Image by u/Kruzat, available via Creative Commons Attribution-ShareAlike 4.0 International License
As I’m sure many of you have already seen, Elon Musk has announced Tesla Bot, a humanoid robot intended to“automate repetitive tasks”. The CEO announced Tesla Bot not with a working prototype or even a partial proof-of-concept, but with a dancer dressed in a modified morphe suit who “gyrated wildly on stage” before the presentation. The robot has a vague timetable, with Musk claiming a prototype will be out sometime next year, and an ambitious set of (at this point hypothetical) specifications: the ability to not only understand and interpret voice commands, but carry out tasks ranging from factory assembly to grocery shopping. Musk has announced that a universal basic income will be necessary to support the people unemployed by his imagined product.
While claims of this magnitude are pretty rare, the bones of the scenario are pretty universal: the boss overpromises on a product that the actual development team knows will be impossible to roll out by the deadline.

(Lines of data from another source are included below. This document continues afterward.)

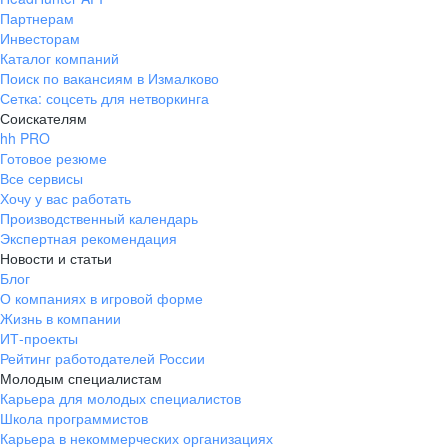
Партнерам
Инвесторам
Каталог компаний
Поиск по вакансиям в Измалково
Сетка: соцсеть для нетворкинга
Соискателям
hh PRO
Готовое резюме
Все сервисы
Хочу у вас работать
Производственный календарь
Экспертная рекомендация
Новости и статьи
Блог
О компаниях в игровой форме
Жизнь в компании
ИТ-проекты
Рейтинг работодателей России
Молодым специалистам
Карьера для молодых специалистов
Школа программистов
Карьера в некоммерческих организациях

So what do you do when your boss overcommits your team to building, say, a fully-autonomous robot that can work at Amazon in one year?
Allison Green of Ask A Manager has advice for pushing back on a boss’s decision. “A good boss does want to know when you disagree with something, especially if you feel strongly and especially if you have information or context she might not have considered,” Green says. She says to consider whether you have information that your boss doesn’t have that might make them reconsider, or when a course of action might have consequences that your boss isn’t aware of yet. Executive coach Daneen Skube also says that you can put the onus on your boss to give you the roadmap to achieving what they’ve come up with. “Don’t let your boss get away with platitudes and grand concepts,” she says. “Keep looking confused as you query him about how to implement his noble goals.”

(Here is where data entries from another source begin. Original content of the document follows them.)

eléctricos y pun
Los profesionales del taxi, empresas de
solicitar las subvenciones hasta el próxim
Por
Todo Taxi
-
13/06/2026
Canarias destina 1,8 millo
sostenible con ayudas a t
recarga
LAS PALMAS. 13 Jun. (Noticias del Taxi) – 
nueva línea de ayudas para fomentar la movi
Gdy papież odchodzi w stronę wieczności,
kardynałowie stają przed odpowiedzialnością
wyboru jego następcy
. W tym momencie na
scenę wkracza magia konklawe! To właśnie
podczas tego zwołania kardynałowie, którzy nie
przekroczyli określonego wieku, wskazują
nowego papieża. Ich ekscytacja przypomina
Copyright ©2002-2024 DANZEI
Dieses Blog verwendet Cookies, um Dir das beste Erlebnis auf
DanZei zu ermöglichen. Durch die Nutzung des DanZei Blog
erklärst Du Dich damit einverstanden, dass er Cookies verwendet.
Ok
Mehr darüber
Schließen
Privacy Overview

Green and Skube agree that if your boss decides to keep overpromising, your chances of dissuading them are limited, and you should consider the importance of the issue to you. If you work at a company, for example, that has a history of pushing nonviable products, within that company culture it might not be possible as an individual to “manage up” by correcting your boss--especially if your boss is known to take criticism poorly. An individual who continues to vocally disagree after the boss has shut that disagreement down could come across as hostile, even if their concerns are valid and serious.

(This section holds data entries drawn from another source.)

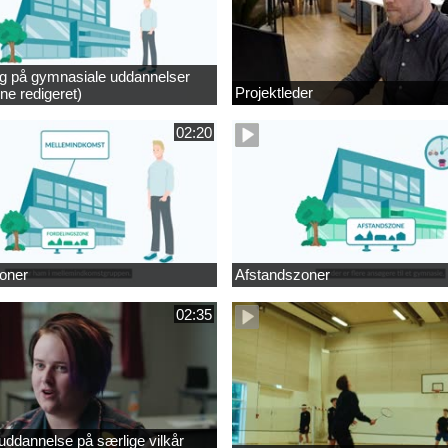
ng på gymnasiale uddannelser
Projektleder
ne redigeret)
02:20
oner
Afstandszoner
02:35
ddannelse på særlige vilkår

When a boss is unlikely to respond well to one person pushing back, another choice is to push back as a group. Green has specific suggestions for how to handle that. She says the important thing is to make sure that you and the rest of your group are on the same page about it, and to address the boss together, rather than appointing a spokesperson. It’s also worth remembering that a particularly self-aggrandizing or hostile boss might try to divide and conquer--it might be worth practicing the conversation beforehand, with one of your coworkers playing the boss.
And finally: if your company routinely overpromises and fails publicly, it might be worth looking for a new job. No amount of prestige is worth the headache of having a boss who chronically oversells and then makes it your problem when the product can’t live up to the hype.